The Volokh Conspiracy
Mostly law professors | Sometimes contrarian | Often libertarian | Always independent
Did the Education Department Badly Err in Its Count of Shootings at Schools?
An illustration, it seems, of how badly statistics can go wrong (and of the principle "Garbage In, Garbage Out").
NPR (Anya Kamenetz) reports:
This spring the U.S. Education Department reported that in the 2015-2016 school year, "nearly 240 schools … reported at least 1 incident involving a school-related shooting." The number is far higher than most other estimates.
But NPR reached out to every one of those schools repeatedly over the course of three months and found that more than two-thirds of these reported incidents never happened….
We were able to confirm just 11 reported incidents, either directly with schools or through media reports.
In 161 cases, schools or districts attested that no incident took place or couldn't confirm one. In at least four cases, we found, something did happen, but it didn't meet the government's parameters for a shooting. About a quarter of schools didn't respond to our inquiries.

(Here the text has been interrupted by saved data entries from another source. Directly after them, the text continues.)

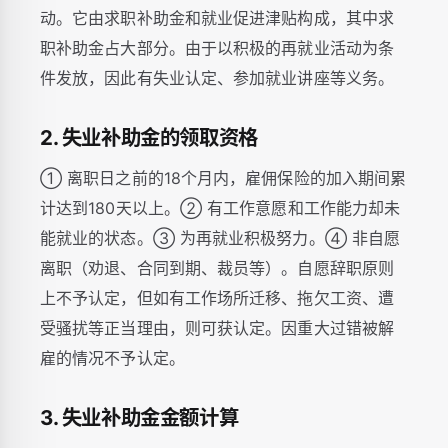
动。它由求职补助金和就业促进津贴构成，其中求
职补助金占大部分。由于以积极的再就业活动为条
件发放，因此有失业认定、参加就业讲座等义务。
2. 失业补助金的领取资格
① 离职日之前的18个月内，雇佣保险的加入期间累
计达到180天以上。② 有工作意愿和工作能力却未
能就业的状态。③ 为再就业积极努力。④ 非自愿
离职（劝退、合同到期、裁员等）。自愿辞职原则
上不予认定，但如有工作场所迁移、拖欠工资、遭
受骚扰等正当理由，则可获认定。因重大过错被解
雇的情况不予认定。
3. 失业补助金金额计算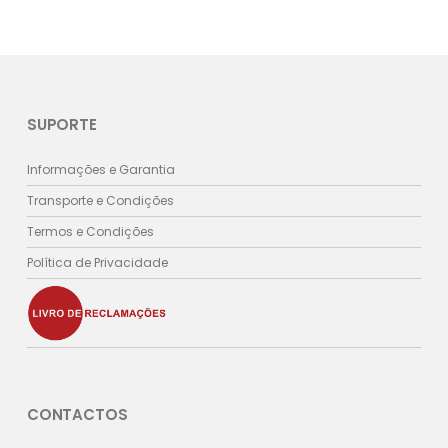
SUPORTE
Informações e Garantia
Transporte e Condições
Termos e Condições
Política de Privacidade
CONTACTOS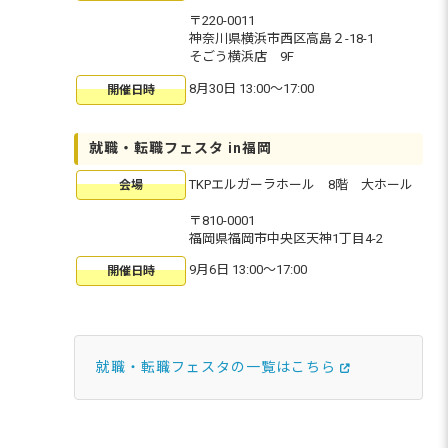
〒220-0011
神奈川県横浜市西区高島２-18-1
そごう横浜店 9F
8月30日 13:00〜17:00
開催日時
就職・転職フェスタ in福岡
TKPエルガーラホール 8階 大ホール
会場
〒810-0001
福岡県福岡市中央区天神1丁目4-2
9月6日 13:00〜17:00
開催日時
就職・転職フェスタの一覧はこちら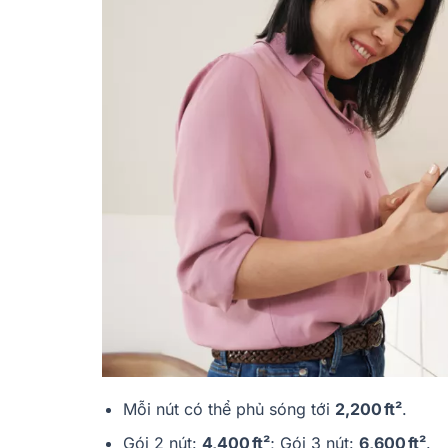
Mỗi nút có thể phủ sóng tới
2,200 ft²
.
Gói 2 nút:
4,400 ft²
; Gói 3 nút:
6,600 ft²
.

The Education Department report is based on surveys returned by schools, apparently without any real checking, and some of the source data seems to have been badly wrong:
[The survey] reports 26 shootings within the Ventura Unified School District in Southern California.
"I think someone pushed the wrong button," said Jeff Davis, an assistant superintendent there. The outgoing superintendent, Joe Richards, "has been here for almost 30 years and he doesn't remember any shooting," Davis added. "We are in this weird vortex of what's on this screen and what reality is."
Likewise, 37 incidents were listed for the Cleveland school district, but apparently "37 schools reported 'possession of a knife or a firearm,' which is the previous question on the form." "The number 37, then, was apparently entered on the wrong line." A reminder of how cautious we should be in evaluating data, even data reported by seemingly authoritative federal agencies.